TF-day6 CNN简单分类

主要内容:

  • 何为CNN
  • code

一、何为CNN
图解何为CNN
http://www.jianshu.com/p/6daa1af1cf37

深入理解:
http://study.163.com/course/courseMain.htm?courseId=1003223001

二、代码及解析

import tensorflow as tf
import pandas as pd
import numpy as np
from sklearn.cross_validation import train_test_split
from imblearn.over_sampling import SMOTE
from sklearn.metrics import classification_report

1. 获取数据

##获取数据
def get_data(argv=None):
    df = pd.read_excel('/home/xp/下载/jxdc/项目评分表last.xls')
    df_feature = df.iloc[:, 2:].fillna(df.mean())
    # print(df_feature.shape)  ##(449,70)
    df_label = df.iloc[:, 1]

    ##样本均衡
    smote = SMOTE('auto')
    x_sample, y_sample = smote.fit_sample(df_feature, df_label)
    # print(x_sample.shape)    ##(690,70)
    # print(y_sample.shape)    ##(690,)

    ##转换为one-hot向量
    X = x_sample  #均衡后的输入
    # X = df_feature  #不均衡的输入
    Y = []
    for i in y_sample:
    # for i in df_label:
        if i == 'A':
            Y.append([1, 0, 0, 0])
        elif i == 'B':
            Y.append([0, 1, 0, 0])
        elif i == 'C':
            Y.append([0, 0, 1, 0])
        else:
            Y.append([0, 0, 0, 1])
    # train(X,Y)
    return X,Y
  1. fillna(df.mean())数据中有空值,采用每一行的平均值进行填充。
  2. 样本均衡:因为数据中A类数据偏少,D类数据很多,smote方法是让数据最少的一类生成一定的数据,使得其数据量与数据最多的一类一样多。
    https://pypi.python.org/pypi/imbalanced-learn
    smote具体原理参考:
    http://blog.csdn.net/Yaphat/article/details/52463304?locationNum=7
    http://blog.csdn.net/yaphat/article/details/60347968
    主要思想:对少数类样本进行分析并根据少数类样本人工合成新样本添加到数据集中。
  3. one-hot向量:
    为什么要将样本标签转换为one-hot向量呢,因为在训练神经网络就是让损失函数变小,其中交叉熵tf.nn.softmax_cross_entropy_with_logits的输入是两个概率分布,one-hot向量可以看作是一个概率分布。

2.前向传播

##前向传播
INPUT_NODE = 70
OUTPUT_NODE = 4

IMAGE_LONGTH = 70
IMAGE_WIDTH = 1
NUM_CHANNELS = 1
NUM_LABELS = 4

##第一层卷积层的尺寸和深度
CONV1_DEEP = 16
CONV1_SIZE_L = 4
CONV1_SIZE_W = 1

##第二层卷积层的尺寸和深度
CONV2_DEEP = 32
CONV2_SIZE_L = 2
CONV2_SIZE_W = 1

##全连接层的节点个数
FC_SIZE = 128

def inference(input_tensor,train,regularizer):
    ###通过使用不同的命名空间来隔离不同层的变量。
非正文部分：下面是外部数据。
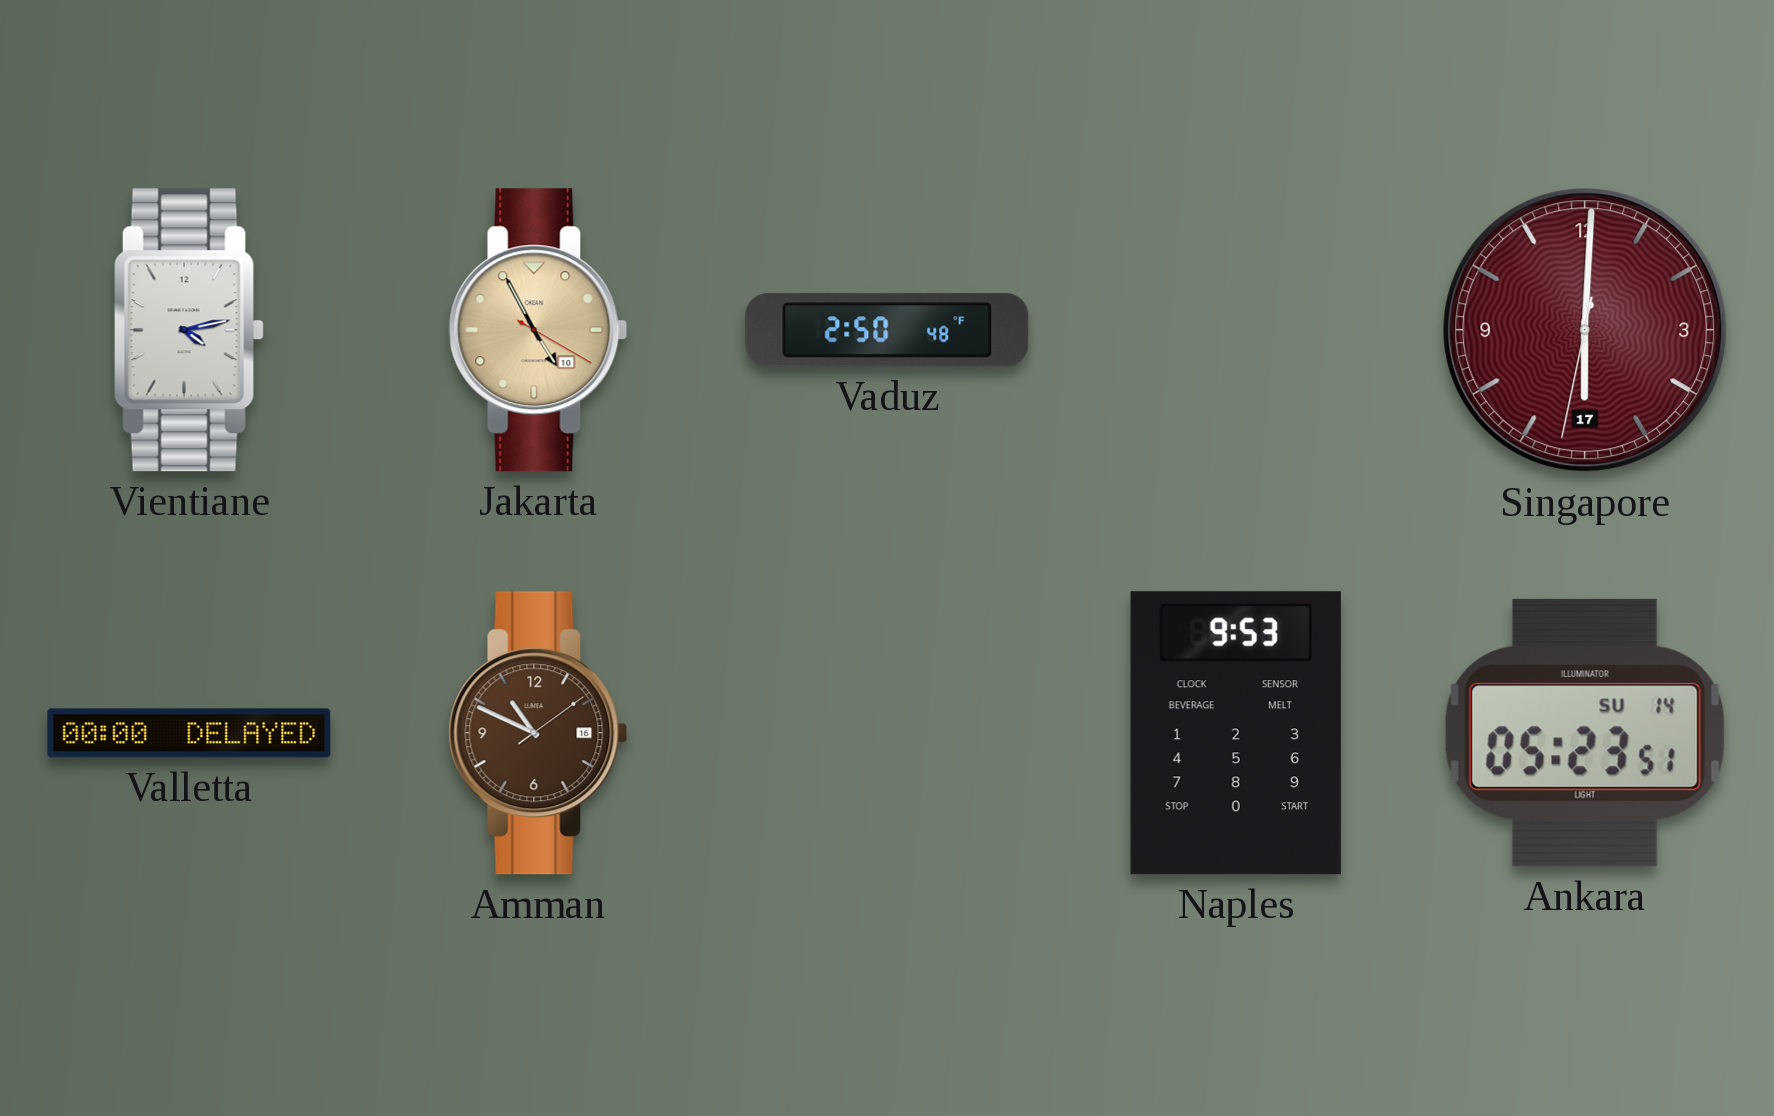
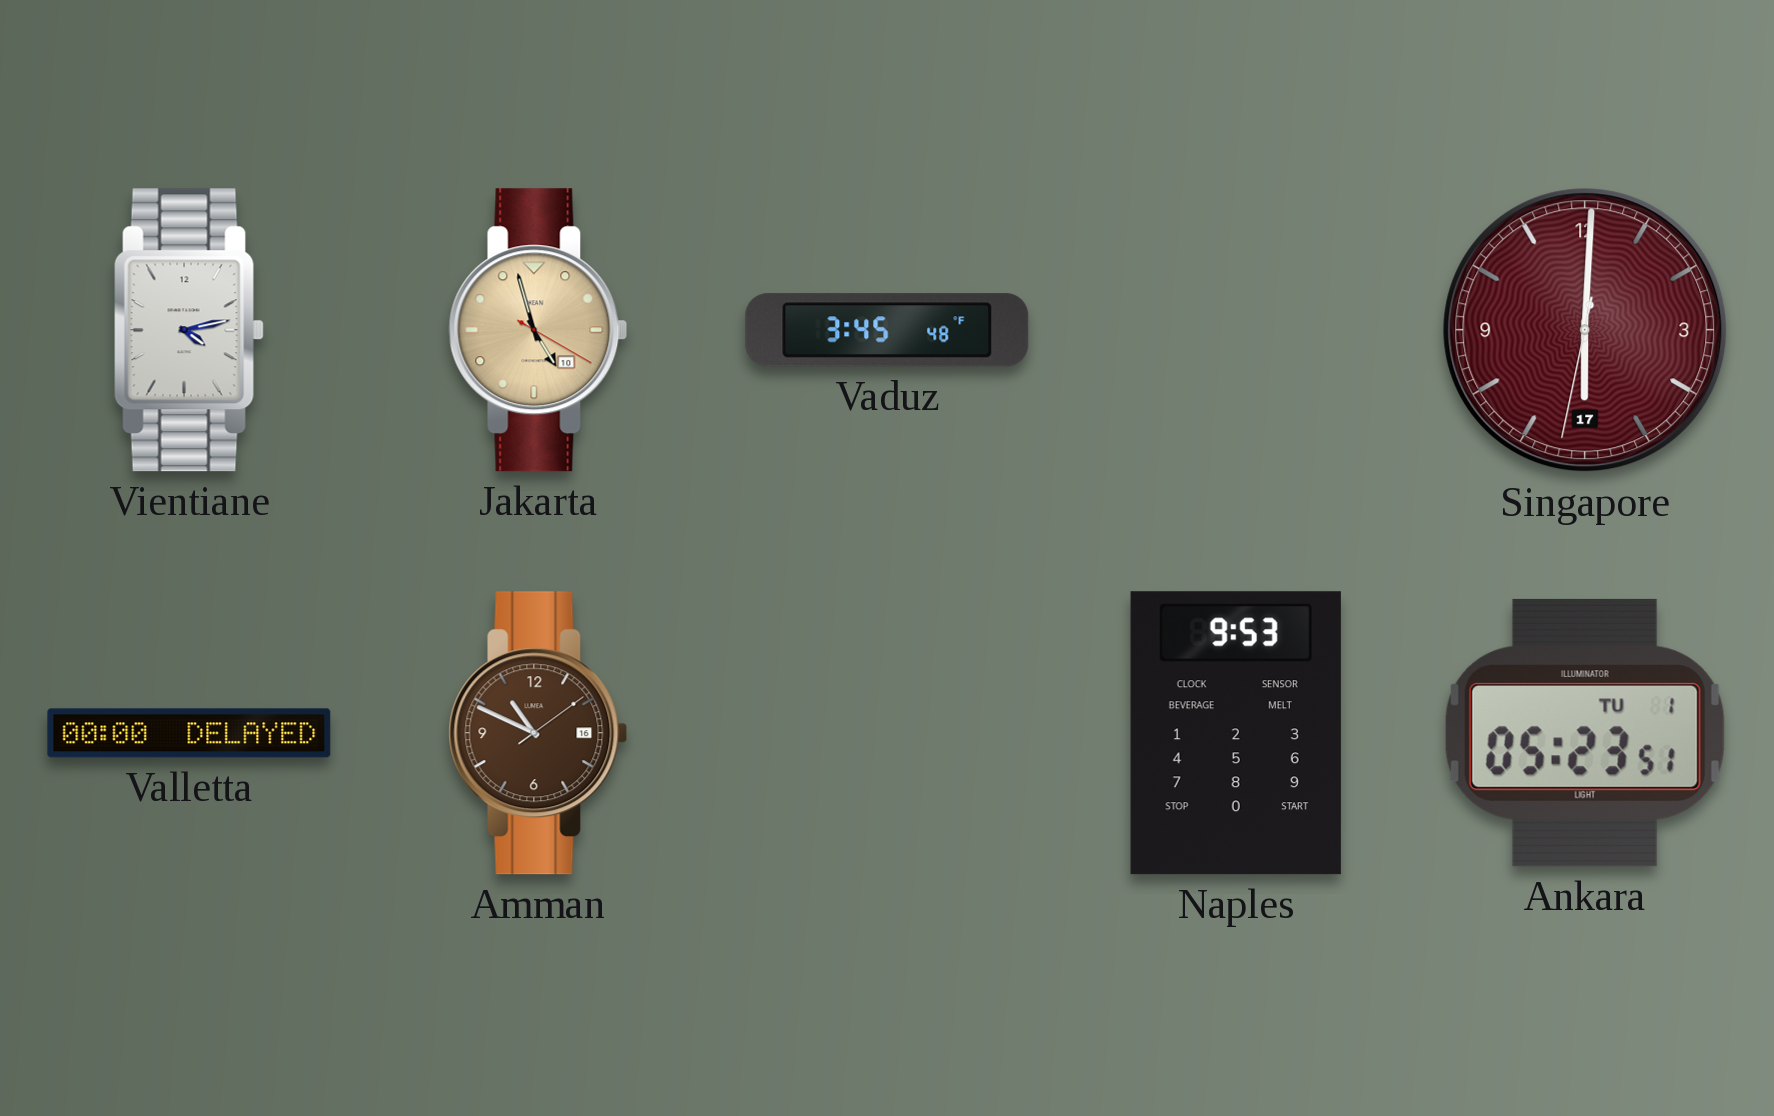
Jakarta: 4:55 -> 4:57
Vaduz: 2:50 -> 3:45
Ankara date: SU 14 -> TU 1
不需要担心重名的问题
    ##第一层:卷积层1
    with tf.variable_scope("layer1-conv1"):
        conv1_weights = tf.get_variable("weight",[CONV1_SIZE_L,CONV1_SIZE_W,NUM_CHANNELS,CONV1_DEEP],initializer=tf.truncated_normal_initializer(stddev=0.1))
        conv1_biases = tf.get_variable("bias",[CONV1_DEEP],initializer=tf.constant_initializer(0.1))
    conv1 = tf.nn.conv2d(input_tensor,conv1_weights,strides=[1,2,1,1],padding='SAME')
    relu1 = tf.nn.relu(tf.nn.bias_add(conv1,conv1_biases))

卷积层:对应节点的加权和
1. 采用tf.variable_scope()进行变量管理,因为神经网络变量太多了,这样就不用担心命名很容易重复了。
2. 过滤器:conv1_weight,Tensor(“layer1-conv1/weight:0”, shape=(4, 1, 1, 16), dtype=float32_ref)
name:’layer1-conv1/weight:0’
shape是四维,第一、二维是过滤器尺寸,第三维表示当前层的深度,第四维表示过滤器的深度。
3. strides: 不同维度上的步长,第一维和最后一维只能是1,因为卷积层的步长只对长和宽有效。
4. padding:’SAME’表示全添加0填充,’VALID’表示不


    ##第二层:池化层
    with tf.name_scope("layer2-pool1"):
        pool1 = tf.nn.max_pool(relu1,ksize=[1,3,1,1],strides=[1,2,1,1],padding="SAME")
        # pool1 = tf.nn.avg_pool(relu1,ksize=[1,3,1,1],strides=[1,2,1,1],padding="SAME")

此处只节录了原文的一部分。